Loading catalog data

In redback, we provide several class methods for loading data and creating a transient object. For example loading and creating a transient object for data from the open access catalog is as simple as,

kne = 'at2017gfo'
kilonova = redback.Kilonova.from_open_access_catalogue(name=kne,
            data_mode="flux_density", active_bands=np.array(["g", "i"]))

This loads the data from at2017gfo that was previously downloaded and creates a kilonova object, with the flux_density data mode. Here we have also specified active_bands=np.array(['g', 'i'). This sets the rest of the data to be inactive, i.e., not used in the fitting. All bands/frequencies are active by default.

We can use this transient object to create plots of the data.

kwargs = {}
fig, axes = plt.subplots(3, 2, sharex=True, sharey=True, figsize=(12, 8))
kilonova.plot_multiband(figure=fig, axes=axes,
                        filters=["g", "r", "i", "z", "y", "J"], **kwargs)

Here the first plot_data will plot the data with all bands on one plot. While the second will plot all filters in the list in separate panels. We have also passed kwargs here (in this case empty) but can be populated with other keyword arguments to pass to matplotlib. We have also passed in a fig and axes to set up the plot in the specific way we wanted. We note that if no figure/axes/filters are passed then redback will use the defaults. More plotting documentation is available here.

Other transient objects can be constructed in a similar manner to the kilonova object.

prompt = '910505'
GRB = '070809'
sne = "SN2011kl"
tde = "PS18kh"

afterglow = redback.SGRB.from_swift_grb(name=GRB, data_mode='flux')
tidal_disruption_event = redback.TDE.from_open_access_catalogue(tde, data_mode='magnitude')
prompt = redback.PromptTimeSeries.from_batse_grb_name(name=name)
supernova = redback.supernova.Supernova.from_open_access_catalogue(name=sne,
                            data_mode='flux_density', use_phase_model=True)

Which loads the SGRB, TDE, prompt, and Supernova transient objects with the data for the specific transient respectively.
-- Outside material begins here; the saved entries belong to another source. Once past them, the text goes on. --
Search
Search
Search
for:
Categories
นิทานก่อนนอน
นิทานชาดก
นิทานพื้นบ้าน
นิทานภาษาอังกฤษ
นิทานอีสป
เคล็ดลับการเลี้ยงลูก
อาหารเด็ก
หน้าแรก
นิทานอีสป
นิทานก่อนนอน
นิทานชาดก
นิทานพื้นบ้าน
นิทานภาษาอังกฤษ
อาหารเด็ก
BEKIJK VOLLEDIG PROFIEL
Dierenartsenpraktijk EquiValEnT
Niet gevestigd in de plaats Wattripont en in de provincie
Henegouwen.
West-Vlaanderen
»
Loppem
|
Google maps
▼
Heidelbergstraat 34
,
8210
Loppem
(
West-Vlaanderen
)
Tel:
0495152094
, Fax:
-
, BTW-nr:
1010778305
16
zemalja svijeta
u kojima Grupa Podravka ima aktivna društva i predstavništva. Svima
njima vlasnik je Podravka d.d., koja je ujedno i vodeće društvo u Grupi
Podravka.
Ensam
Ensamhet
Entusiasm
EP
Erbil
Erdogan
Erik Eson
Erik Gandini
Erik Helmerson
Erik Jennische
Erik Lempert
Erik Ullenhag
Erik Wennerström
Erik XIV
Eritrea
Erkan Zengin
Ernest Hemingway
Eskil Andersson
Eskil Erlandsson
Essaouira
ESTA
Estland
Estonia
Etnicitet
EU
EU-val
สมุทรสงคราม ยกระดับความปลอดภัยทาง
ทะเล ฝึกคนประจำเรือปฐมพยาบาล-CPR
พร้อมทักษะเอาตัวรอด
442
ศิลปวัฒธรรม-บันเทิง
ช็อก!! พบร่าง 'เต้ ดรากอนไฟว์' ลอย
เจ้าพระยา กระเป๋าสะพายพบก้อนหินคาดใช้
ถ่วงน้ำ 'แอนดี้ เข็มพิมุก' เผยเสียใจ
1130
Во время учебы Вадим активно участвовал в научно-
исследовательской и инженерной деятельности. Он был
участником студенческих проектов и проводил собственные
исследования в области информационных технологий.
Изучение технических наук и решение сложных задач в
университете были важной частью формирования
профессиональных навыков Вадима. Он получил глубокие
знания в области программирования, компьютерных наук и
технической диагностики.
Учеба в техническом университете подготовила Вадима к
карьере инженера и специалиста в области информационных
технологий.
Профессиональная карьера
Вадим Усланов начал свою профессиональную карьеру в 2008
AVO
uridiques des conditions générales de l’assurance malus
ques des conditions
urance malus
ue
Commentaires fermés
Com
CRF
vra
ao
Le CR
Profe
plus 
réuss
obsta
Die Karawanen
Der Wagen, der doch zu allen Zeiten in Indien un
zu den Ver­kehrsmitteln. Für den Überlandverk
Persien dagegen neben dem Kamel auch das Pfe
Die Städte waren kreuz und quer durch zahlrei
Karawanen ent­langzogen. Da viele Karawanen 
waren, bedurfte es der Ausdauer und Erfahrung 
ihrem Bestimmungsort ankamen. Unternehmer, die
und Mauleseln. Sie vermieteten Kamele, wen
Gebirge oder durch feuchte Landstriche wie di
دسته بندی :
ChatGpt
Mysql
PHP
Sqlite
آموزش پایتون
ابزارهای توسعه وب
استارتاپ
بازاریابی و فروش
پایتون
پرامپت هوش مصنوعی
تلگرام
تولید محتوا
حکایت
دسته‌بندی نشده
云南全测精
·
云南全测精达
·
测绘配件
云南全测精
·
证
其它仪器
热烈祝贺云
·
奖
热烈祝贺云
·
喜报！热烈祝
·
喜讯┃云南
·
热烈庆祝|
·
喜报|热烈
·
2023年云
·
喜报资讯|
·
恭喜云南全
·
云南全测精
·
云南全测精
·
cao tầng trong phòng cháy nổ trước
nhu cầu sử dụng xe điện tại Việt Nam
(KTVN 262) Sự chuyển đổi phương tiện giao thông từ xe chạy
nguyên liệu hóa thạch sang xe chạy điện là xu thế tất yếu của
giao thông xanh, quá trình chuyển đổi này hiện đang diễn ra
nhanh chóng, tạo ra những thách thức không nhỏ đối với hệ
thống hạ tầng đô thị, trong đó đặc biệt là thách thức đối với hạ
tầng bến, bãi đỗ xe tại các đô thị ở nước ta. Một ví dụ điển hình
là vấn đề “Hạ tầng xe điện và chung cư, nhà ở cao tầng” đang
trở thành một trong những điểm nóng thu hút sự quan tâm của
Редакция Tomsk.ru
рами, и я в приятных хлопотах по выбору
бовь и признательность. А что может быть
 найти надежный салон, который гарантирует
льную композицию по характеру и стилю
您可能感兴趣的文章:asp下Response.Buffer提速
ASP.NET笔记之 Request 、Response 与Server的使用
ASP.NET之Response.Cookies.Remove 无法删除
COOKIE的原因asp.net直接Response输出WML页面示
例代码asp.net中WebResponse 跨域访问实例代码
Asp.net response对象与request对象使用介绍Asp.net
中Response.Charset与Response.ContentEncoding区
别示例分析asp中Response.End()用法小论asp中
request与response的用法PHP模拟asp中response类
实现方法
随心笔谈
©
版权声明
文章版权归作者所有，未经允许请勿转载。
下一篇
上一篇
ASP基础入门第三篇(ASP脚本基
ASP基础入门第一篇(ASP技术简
Note that in the supernova object, we set phase_model=True. This sets the time attribute of the class to the modified julian date time of the observations. This is specifically for situations when users want to also sample the start time of the transient.

Loading private/simulated data

The above showed the scenario where a user has used redback to download the data. In many cases, this is not possible as either a catalog is not implemented in redback, or the data is simulated, or the data is private.

In this scenario, a user can still create the redback.transient object and use it as they would otherwise.

We demonstrate this with data loaded from a pandas dataframe in the example here. An example to load the simulated data from redback simulation module is shown here.

In general, you can ignore the class methods and to create your own transient object by passing in the different attributes (time/flux/frequencies/bands) to the transient object of relevance.

For example,

import pandas as pd
import redback

data = pd.read_csv('data.csv')
time_days = data['time'].values
flux_density = data['flux_density'].values
frequency = data['frequency'].values
flux_density_err = data['flux_density_err'].values

name = '220501'
afterglow = redback.afterglow(name=name, time=time_days, flux=flux_density,
                                flux_density_err=flux_density_err, frequency=frequency)

We can again plot the data and multiband data


These transient objects provide the interface to fit and interpret many types of electromagnetic transients. In particular, broadband afterglows, kilonovae, prompt gamma-ray burst, supernovae, tidal disruption events, magnetar powered transients, millisecond magnetars or any other generic electromagnetic transient. A more general example which shows the different ways to create transient objects in redback is available here.